Automáticamente mis lágrimas brotaron desde las comisuras de mis ojos rodando, unas tras otras, sin poder de contensión, cuando mi vista se quedó petrificada en la última frase de aquellas líneas que siempre me negué a leer en voz alta y el pitido de alerta de la bandeja de entrada de mi ordenador me alertó de un nuevo mensaje que había caído en ella. 

Aún con la carta en mis manos me acerqué para leer lo que allí decía, sonriendo enseguida con la fotografía que había recibido del hombre al que tanto añoraba.  Sin perder mi tiempo, me dispuse a teclear una respuesta a su mensaje ocultando toda mi tristeza y dolor ante su inminente lejanía.

 

“Ojalá estuvieras aquí.  Me haces muchísima falta.  No imaginas cuánto necesito uno de tus abrazos.”

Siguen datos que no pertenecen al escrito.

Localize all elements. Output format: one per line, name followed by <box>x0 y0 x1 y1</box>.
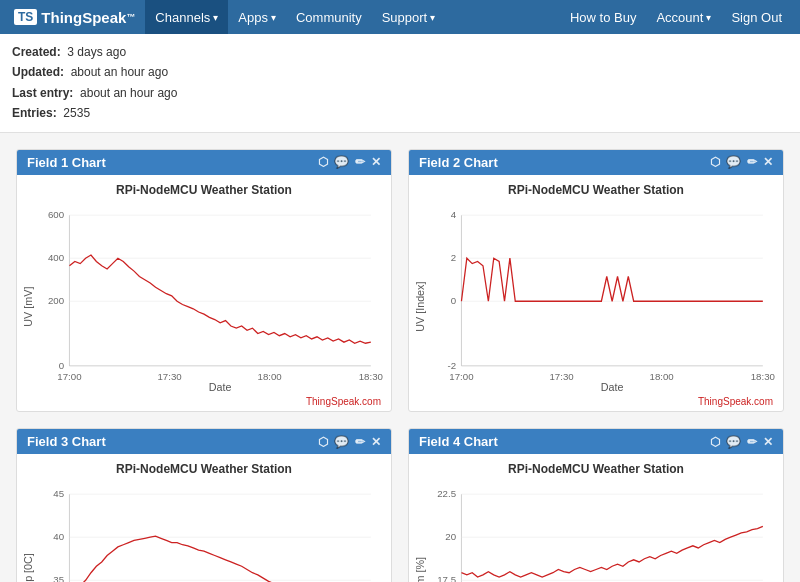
svg-text:200: 200 <box>48 295 64 306</box>
entries-label: Entries: <box>12 106 57 120</box>
chart-card-field4: Field 4 Chart ⬡ 💬 ✏ ✕ RPi-NodeMCU Weathe… <box>408 428 784 582</box>
comment-icon-field2[interactable]: 💬 <box>726 155 741 169</box>
nav-apps[interactable]: Apps ▾ <box>228 0 286 34</box>
svg-text:UV [Index]: UV [Index] <box>414 281 426 331</box>
updated-value: about an hour ago <box>71 65 168 79</box>
chart-header-field1: Field 1 Chart ⬡ 💬 ✏ ✕ <box>17 150 391 175</box>
edit-icon-field4[interactable]: ✏ <box>747 435 757 449</box>
brand-tm: ™ <box>126 12 135 22</box>
chart-subtitle-field2: RPi-NodeMCU Weather Station <box>413 183 779 197</box>
chart-subtitle-field3: RPi-NodeMCU Weather Station <box>21 462 387 476</box>
navbar: TS ThingSpeak ™ Channels ▾ Apps ▾ Commun… <box>0 0 800 34</box>
svg-text:45: 45 <box>53 489 64 500</box>
svg-text:17:30: 17:30 <box>549 370 573 381</box>
svg-text:22.5: 22.5 <box>437 489 456 500</box>
svg-text:17:00: 17:00 <box>57 370 81 381</box>
brand-icon: TS <box>14 9 37 25</box>
apps-arrow-icon: ▾ <box>271 12 276 23</box>
last-entry-value: about an hour ago <box>80 86 177 100</box>
credit-field2: ThingSpeak.com <box>409 396 783 411</box>
svg-text:600: 600 <box>48 209 64 220</box>
comment-icon-field1[interactable]: 💬 <box>334 155 349 169</box>
channel-info: Created: 3 days ago Updated: about an ho… <box>0 34 800 133</box>
edit-icon-field2[interactable]: ✏ <box>747 155 757 169</box>
svg-text:18:00: 18:00 <box>650 370 674 381</box>
svg-text:0: 0 <box>451 295 456 306</box>
svg-text:400: 400 <box>48 252 64 263</box>
nav-account[interactable]: Account ▾ <box>646 0 721 34</box>
svg-text:17:30: 17:30 <box>157 370 181 381</box>
close-icon-field3[interactable]: ✕ <box>371 435 381 449</box>
svg-text:35: 35 <box>53 575 64 582</box>
svg-text:Air Temp [0C]: Air Temp [0C] <box>22 553 34 582</box>
chart-title-field1: Field 1 Chart <box>27 155 318 170</box>
comment-icon-field4[interactable]: 💬 <box>726 435 741 449</box>
svg-text:17.5: 17.5 <box>437 575 456 582</box>
support-arrow-icon: ▾ <box>430 12 435 23</box>
svg-text:Date: Date <box>601 380 624 392</box>
nav-sign-out[interactable]: Sign Out <box>721 0 792 34</box>
svg-text:2: 2 <box>451 252 456 263</box>
svg-text:UV [mV]: UV [mV] <box>22 286 34 326</box>
chart-body-field2: RPi-NodeMCU Weather Station UV [Index] 4… <box>409 175 783 397</box>
close-icon-field4[interactable]: ✕ <box>763 435 773 449</box>
chart-icons-field3: ⬡ 💬 ✏ ✕ <box>318 435 381 449</box>
chart-card-field1: Field 1 Chart ⬡ 💬 ✏ ✕ RPi-NodeMCU Weathe… <box>16 149 392 413</box>
svg-text:18:30: 18:30 <box>359 370 383 381</box>
expand-icon-field1[interactable]: ⬡ <box>318 155 328 169</box>
account-arrow-icon: ▾ <box>706 12 711 23</box>
chart-svg-field4: Air Hum [%] 22.5 20 17.5 15 17:30 18:00 … <box>413 478 779 582</box>
svg-text:Air Hum [%]: Air Hum [%] <box>414 557 426 582</box>
expand-icon-field4[interactable]: ⬡ <box>710 435 720 449</box>
nav-how-to-buy[interactable]: How to Buy <box>560 0 646 34</box>
chart-header-field2: Field 2 Chart ⬡ 💬 ✏ ✕ <box>409 150 783 175</box>
chart-header-field3: Field 3 Chart ⬡ 💬 ✏ ✕ <box>17 429 391 454</box>
edit-icon-field3[interactable]: ✏ <box>355 435 365 449</box>
chart-svg-field3: Air Temp [0C] 45 40 35 30 17:00 17:30 18… <box>21 478 387 582</box>
chart-svg-field1: UV [mV] 600 400 200 0 17:00 17:30 18:00 … <box>21 199 387 393</box>
chart-title-field4: Field 4 Chart <box>419 434 710 449</box>
svg-text:17:00: 17:00 <box>449 370 473 381</box>
chart-body-field4: RPi-NodeMCU Weather Station Air Hum [%] … <box>409 454 783 582</box>
close-icon-field2[interactable]: ✕ <box>763 155 773 169</box>
chart-svg-field2: UV [Index] 4 2 0 -2 17:00 17:30 18:00 18… <box>413 199 779 393</box>
chart-body-field1: RPi-NodeMCU Weather Station UV [mV] 600 … <box>17 175 391 397</box>
chart-icons-field4: ⬡ 💬 ✏ ✕ <box>710 435 773 449</box>
chart-title-field3: Field 3 Chart <box>27 434 318 449</box>
svg-text:18:30: 18:30 <box>751 370 775 381</box>
svg-text:0: 0 <box>59 360 64 371</box>
svg-text:18:00: 18:00 <box>258 370 282 381</box>
svg-text:Date: Date <box>209 380 232 392</box>
expand-icon-field2[interactable]: ⬡ <box>710 155 720 169</box>
nav-channels[interactable]: Channels ▾ <box>145 0 228 34</box>
chart-header-field4: Field 4 Chart ⬡ 💬 ✏ ✕ <box>409 429 783 454</box>
chart-card-field3: Field 3 Chart ⬡ 💬 ✏ ✕ RPi-NodeMCU Weathe… <box>16 428 392 582</box>
svg-text:40: 40 <box>53 532 64 543</box>
charts-grid: Field 1 Chart ⬡ 💬 ✏ ✕ RPi-NodeMCU Weathe… <box>0 133 800 582</box>
brand-name: ThingSpeak <box>41 9 126 26</box>
nav-support[interactable]: Support ▾ <box>372 0 446 34</box>
created-value: 3 days ago <box>67 45 126 59</box>
comment-icon-field3[interactable]: 💬 <box>334 435 349 449</box>
brand[interactable]: TS ThingSpeak ™ <box>8 9 141 26</box>
close-icon-field1[interactable]: ✕ <box>371 155 381 169</box>
last-entry-label: Last entry: <box>12 86 73 100</box>
chart-title-field2: Field 2 Chart <box>419 155 710 170</box>
updated-label: Updated: <box>12 65 64 79</box>
chart-body-field3: RPi-NodeMCU Weather Station Air Temp [0C… <box>17 454 391 582</box>
chart-icons-field2: ⬡ 💬 ✏ ✕ <box>710 155 773 169</box>
chart-subtitle-field1: RPi-NodeMCU Weather Station <box>21 183 387 197</box>
svg-text:4: 4 <box>451 209 457 220</box>
chart-card-field2: Field 2 Chart ⬡ 💬 ✏ ✕ RPi-NodeMCU Weathe… <box>408 149 784 413</box>
created-label: Created: <box>12 45 61 59</box>
chart-subtitle-field4: RPi-NodeMCU Weather Station <box>413 462 779 476</box>
nav-right: How to Buy Account ▾ Sign Out <box>560 0 792 34</box>
chart-icons-field1: ⬡ 💬 ✏ ✕ <box>318 155 381 169</box>
svg-text:20: 20 <box>445 532 456 543</box>
channels-arrow-icon: ▾ <box>213 12 218 23</box>
expand-icon-field3[interactable]: ⬡ <box>318 435 328 449</box>
edit-icon-field1[interactable]: ✏ <box>355 155 365 169</box>
svg-text:-2: -2 <box>447 360 456 371</box>
entries-value: 2535 <box>63 106 90 120</box>
nav-community[interactable]: Community <box>286 0 372 34</box>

“Cierra los ojos y lo tendrás.  Sabes de sobra que estoy contigo.”

“Te amo.”

“Y yo a ti.”

“Regresa pronto a casa, por favor.”

“Es lo que más quiero y cuando lo haga ten por seguro que te voy a secuestrar por un buen tiempo.”

“¿Lo prometes?”

“Con mi vida, cielo.”

 

Acerqué una de mis manos hacia la pantalla en la cual acaricié el rostro de quien me sonreía bellamente, tal y como lo recordaba mientras mis lágrimas no cesaban de aflorar, expresándole en el más rotundo de los silencios la misma frase que Laura le había escrito a Teo de su puño y letra en aquella carta y que decía así:

«Perdóname por no haber luchado por ti.  Perdóname por haberte dado la espalda.  Te adoro... y donde quiera que te encuentres sabes de sobra que te amo y te amaré por el resto de mi vida.»